FEAR

FEAR

I grew up in an affluent Memphis suburb and lived a cushy, upper-middle-class life, but you wouldn’t know it from the culture of fear that the after-school specials and children’s books of the 1980s seemed so hell-bent on creating. Despite my relative safety, every type of media I consumed was suffused with a warning about some kind of imminent danger: stranger danger was a big one (why has no one ever approached me in a white van to offer me candy? based on what I was told, it seemed inevitable that this would happen), the danger that drugs would fry my brain (how interesting that marijuana instead came to my rescue during a period of chronic pain in my thirties!), and the danger associated with sex (both having sex – because AIDS – and being female, because men were also dangerous.)

As I became older and gained some perspective on the relative privilege I had been raised in, it struck me as ironic that so much emphasis had been placed on preparing me for dangers that were false or exaggerated, almost to the point of hysteria. These days, I have a more cynical take; I believe that false fear mongering is a convenient way to avoid having to look closely at the real dangers faced by others. It’s an excellent pathway toward justifying a sense of victimhood and solidifying a place of defensiveness that precludes any kind of responsibility-taking for making the world a less hostile place for those who actually have a great deal to fear.
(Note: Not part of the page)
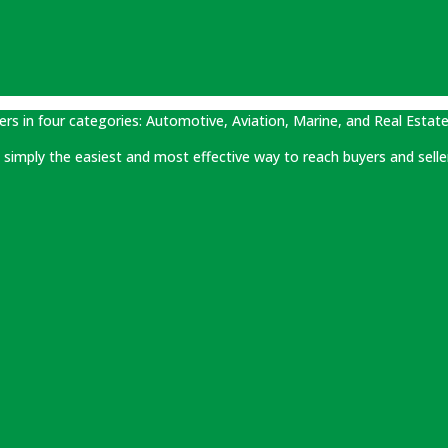
ers in four categories: Automotive, Aviation, Marine, and Real Estate
 is simply the easiest and most effective way to reach buyers and selle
My daughter Shiv visiting our friends’ foster dog, Fatima.

Like queer folx all over the country, I woke up yesterday to the news that five of our own had been killed at a nightclub in Colorado Springs. Out on a Saturday night—haven’t I been saying lately that I wanted to go out dancing? It’s been too long since I did that, and I’m not getting any younger. Gay bars are especially great as a queer woman because you don’t have to deal with getting hit on by random dudes, so I get the temptation for straight girls, believe me, I do, but they don’t understand. How can they? If you’ve never reached for your love’s hand in public, but pulled away, afraid. If you couldn’t take the person you actually wanted to dress up for to your high school Prom. If you were harassed by cops the night of your first kiss. And so on and so on.

I could continue with stories from my own lived experience, those of my students, who are younger than me, and those that queer elders have shared with me. Let’s just say that in the grand scheme of wild terror and aching and deep, jaw-clenching unfairness and other things that often accompany coming out and falling in love when you’re queer, the dark corners of a dance floor, the knowing looks of literally being “in the club,” the freedom, the joy, the wonder – that shit is sacred. Full stop. And it has been violated. Once again. 

Unlike the earlier times, in college or in grad school or later in my twenties, when I sought the freedom of a rainbow dance floor, when I return to one now – and I will, very purposefully, and very soon – I will also be occupying the space as the parent of a child who is trans. She loves that she is trans, is proud of who she is, because her other mother and I have worked very hard to make it safe for her to live her truth. But we know that we cannot make the world safe for her, far from it. She is growing up inside a dual age of unrivaled freedom, where our culture is finally starting to splinter the gender binary and make room for the diversity of expression that’s always been there, and the nasty, hateful reaction to that movement which seeks to suppress and vilify it. To vilify my child. The very essence of who she is. Who she was born to be.

Do they do this out of fear? No. I do not believe that they do. Genuine fear is panicked and protective, not cold and calculating. They are not actually afraid of her. They do not think she will harm their children in bathrooms, or make soccer teams unfair for their biological girls. This is all a sanctimonious, cynical ruse to distract from the real danger and injustice on the ground, much of which they are perpetuating. 

Fear is a powerful tool, a manipulator, but as I strive to remain a decent human, I pray that those who spew hateful rhetoric about my child, about me, about my people, never know the true fear that for me, as the mother of a Black child in America, as the parent of a child who is trans, as a queer woman, as a Brown woman, stays lodged just behind my breastbone. I keep it there in order to function, because no one makes their best decisions out of fear, and I cannot serve my child if I live inside of a fog of alarm. But sometimes I wake up to news, like I did yesterday, and my chest tightens, and I forget how to breathe.